Thursday, June 12, 2008

Journal entry

I came across this this morning. Every so often I look through my old journals just to see how much I've grown. Is that weird? Anyway, I came across an entry written on 5-29-07. At that time, I had been in Texas for a little over 6 mths. Mel and I had sold everything we had in Nashville and taken a 13 hour bus ride here to my nieces apartment. We had nothing left.

"Is this how hard change is supposed to be? Is this how it's supposed to feel? I know there are things that I need to do; things that I need to be. Is there something I'm missing? Something I'm not doing or is there something I can't see?"

"As hard as this is, I want to believe there is growth here. I want to believe there is a reason for my pain. I know that pain doesn't always mean I'm wrong. It can mean that I'm very right; but sometimes I don't know the difference. I want relief. I'm going to go to bed tonight and pray for that relief. I want to close my eyes and know that when I open them, relief will be there."

I remember those long days and even longer nights. That was a year ago. God has changed me. I still have times when things get hard, but since then I've learned how to trust God more.

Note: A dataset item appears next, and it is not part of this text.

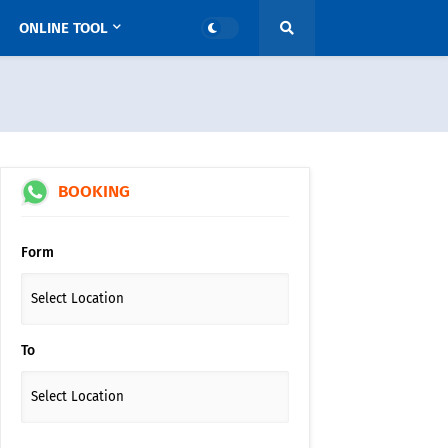
ONLINE TOOL
BOOKING
Form
To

I don't get to go this deep in my pain anymore. I have God's peace now and I've had practice harnessing it! Thank you Jesus for growth. The devil tries to convince me sometimes that things haven't changed for me, but they have.

For anyone out there who is hurting and asking God for relief, just hang in there. He hears you. Sometimes He takes us through things so we can learn something. Just know, He's going to bring you out! You already have the victory. Hold on!

1 comments:

mjenningsdesigns said...

Hi! Checking out your blog :-) I love it!